No non avete sbagliato blog, siamo sempre su sdangher. Non sentite l’aroma di sterco equino che v’inebria le narici? L’aroma dei peli del naso che si bruciano a ogni sniffata?
Una regola che mi sono sempre imposto è ‘non recensire album tuoi o dei tuoi amici’, ma se sulla prima posso porre freno, in caso della seconda il tutto mi viene più difficile, perché a me piace conoscere chi si nasconde dietro il nome d’un progetto o gruppo musicale. Dietro ogni strumento si nasconde un essere umano, con le sue mille sfaccettature fatte di risate, lacrime e racconti. Una serie di storie nascoste dietro ogni suono, che possono essere note o semplici ‘rumori’.
E di rumore oggi voglio parlare, ospite esclusivo Sergey Pakhomov, con il suo Cemeteries Of Shamans, prodotto dalla Dead Field Records.
Esagero forse a definirlo mio amico? Eppure considero sacro il legame che ho costruito con Sergey. Mi ha aiutato molto e sono felice di conoscerlo.
Nel privato, dopo aver avuto già modo di trovare il suddetto Cemeteries Of Shamans tra i vari gruppi su facebook, lui mi consigliò di ascoltarlo per dargli sempre in questo angolo di segreta masturbazione celata agli occhi del pubblico una mia eiaculazione. No, io sono più un tipo da bukkake, perché il dolce seme deve piovere a fiotti su questo disco.
L’ho preso in un periodo nero della mia esistenza, quindi il mio ascolto è stato fuorviato da sentimenti cupi celati nel mio animo, eppure non m’ha lasciato insoddisfatto, perché comunque quel vuoto dentro di me sarà incolmabile per molto tempo. Però cerchiamo di riempirlo un disco alla volta.
Se mi dicessero questo è una registrazione live, più che dargli ragione non potrei. Un inizio sospeso in slow motion, mentre un amplificatore rilascia un feedback cupo. La sfaccettatura death industrial è predominante, mentre qualcosa che ricorda un accendino a ritmo lento tenta d’accendere una sigaretta. Il pubblico può solo immaginare quindi questa scena di Sergey al centro d’un cimitero, una notte in cui anche i fuochi fatui concessero al buio d’avere la meglio. Un tamburo ravviva il ritmo, rendendo chiaro che invece non è il disco a essere in slowmotion, ma è il nostro cuore ad aver solo rallentato la percezione del tempo. Il tempo è solo un’opinione.
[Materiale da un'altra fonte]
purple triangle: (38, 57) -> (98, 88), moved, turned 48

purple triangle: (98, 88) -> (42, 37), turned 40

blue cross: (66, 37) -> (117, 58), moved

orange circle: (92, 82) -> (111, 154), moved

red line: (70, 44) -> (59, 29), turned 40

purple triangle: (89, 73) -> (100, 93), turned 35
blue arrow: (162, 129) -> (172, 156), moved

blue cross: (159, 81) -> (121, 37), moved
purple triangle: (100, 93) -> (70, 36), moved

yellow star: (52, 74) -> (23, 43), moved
Finito il tempo delle mele, la forza di gravità ci fa scontrare con un muro, perché Sergey è famoso sopratutto per i suoi muri. Ruvido, duro, statico. Questa non è musica per tutti, anzi non è musica affatto. Se già l’introduzione era un difficile cammino per il neofita di turno, ciò che viene dopo è la sfida anche per l’ascoltatore più hardcore tra quelli che frequentano sdangher. Bisogna prepararsi a farsi male, graffiarsi la pelle del viso, sanguinare e attendere tra le lapidi che la tempesta finisca, sotto al cielo, duro come l’asfalto, perché siamo caduti, col viso rivolto a terra e abbiamo perso cognizione della prospettiva. Cosa è vicino? Cosa è lontano? Dove finisce la terra e inizia il cielo?
In conclusione, la parte che più odio quando scrivo, rubatevi un attimo della vostra vita. 45 minuti del cazzo, rinchiudetevi in in cimitero, che può anche essere il vostro letto se avete una vita sessuale simile alla mia mano sinistra, copritevi le orecchie con delle cuffie, vanno bene anche quelle dei cinesi e cliccate play.